David Salsedo – Wine & Pasta

David Salsedo est un homme qui cultive le paradoxe, suscitant à la fois admiration, moqueries et indifférence. On ne peut présenter le lascar sans mentionner son rôle de leader charismatique dans Silmarils, mythique groupe de fusion qui a su réveiller la scene rock/métal francophone du milieu des années 90, aux coté des non moins puissants No one is innocent et autres Lofofora. On le sait moins, mais David a mené à coté une carrière de producteur alternant le prometteur (My Favourite Dentist is Dead, le premier album de Dolly) avec l’insipide (‘Aeromusical‘ et ‘Pop’n’Gum‘ de Superbus) en passant par le carrément à coté de la plaque (Minimum Serious). Salsedo a décidé de se lancer dans une carrière solo, et s’est mis à composer des chansons, accompagné d’un de ses vieux compères de Silmarils, en l’occurence Jimi le guitariste.
Dans les premières minutes d’écoute de ce ‘Wine and Pasta‘, l’habitué des Silmarils navigue en terrain connu. Si le traitement est bien plus pop, on sent que Salsedo reprend le trip mené dans le très bon ‘Vegas 76‘: ambiance 70s, blues rock et inspirations funky. ‘Si facile‘ illustre parfaitement ce propos, avec ce petit son de synthé fantaisiste, sa rythmique cool, et la guitare electro-acoustique groovy. Le phrasé de Salsedo est à la limite entre le chant clair et le rap, plutôt bien dosé. On continue avec ‘Mexico‘, où les choeurs, le synthé une fois de plus et les percussions rajoutent au coté enjoué. Le riff de gratte fait penser aux Dandy Warhols période ‘Bohemian like you‘. Tout ça s’annonce bien cool. La petite mélodie entêtante de ‘Yeah Yeah‘ vient chatouiller les oreilles, s’installer dans un coin du cerveau pour ne plus le quitter. Texte sympa, refrain efficace… Saloperie de tube. Je kiffe. Un peu plus loin, ‘Populaire‘ semble être une chute de studio de l’époque ‘Vegas 76‘, ou Salsedo retrouve son fameux flow d’antan et sa verve sarcastique et mordante. Du tout bon, qu’on vous dit.

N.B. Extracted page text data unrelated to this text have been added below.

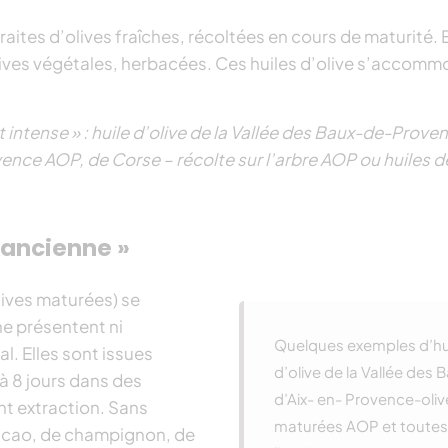
xtraites d’olives fraîches, récoltées en cours de maturit
ives végétales, herbacées. Ces huiles d’olive s’accomm
 intense » : huile d’olive de la Vallée des Baux-de-Pro
e AOP, de Corse – récolte sur l’arbre AOP ou huiles de 
l’ancienne »
olives maturées) se
ne présentent ni
Quelques exemples d’huile
al. Elles sont issues
d’olive de la Vallée de
à 8 jours dans des
d’Aix- en- Provence-oli
nt extraction. Sans
maturées AOP et toutes l
cacao, de champignon, de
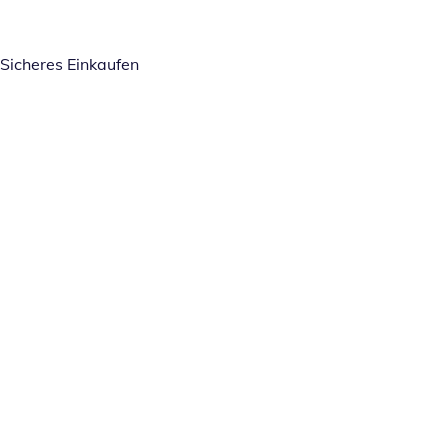
Sicheres Einkaufen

Alors, à ce stade de la chronique, est ce bien utile de continuer? On peut sérieusement se poser la question, parce que les choses se gâtent franchement dans le reste de l’album. ‘C’est ainsi‘ et ‘Qu’est ce qu’on va faire de nous‘ sont desservies par des paroles banales et une ambiance mortuaire. Les arrangements bluesy à la Grant Lee Buffalo sur ‘C’est ainsi‘ font éviter le naufrage… La plupart des autres chansons ne font pas dans la demi-mesure, et donnent dans le ridicule. ‘Mon Amour‘, le single choisi pour défendre l’album, est chanté avec une voix forçant à mort sur le coté vibrant et moche, le tout enrubanné de trompettes mariachis qui se demandent ce qu’elles foutent là. ‘Assez‘ est une espèce de bluette haïtienne qui redonne du sens à l’expression ‘faute de goût’. La palme revient à ‘Toujours les mêmes‘, hommage criant aux plus grands succès d’Etienne Daho dans les années 80, avec le même solo de guitare que ‘La dernière séance‘ d’Eddie Mitchell. On tombe de haut, même si on peut se raccrocher à quelques branches (glissantes), comme ‘Des fleurs‘, qui passe pour peu qu’on supporte les balades à la Gerald de Palmas, et ‘Que moi‘, chanson folk au final bien foutu en forme de dédicace à Dire Straits.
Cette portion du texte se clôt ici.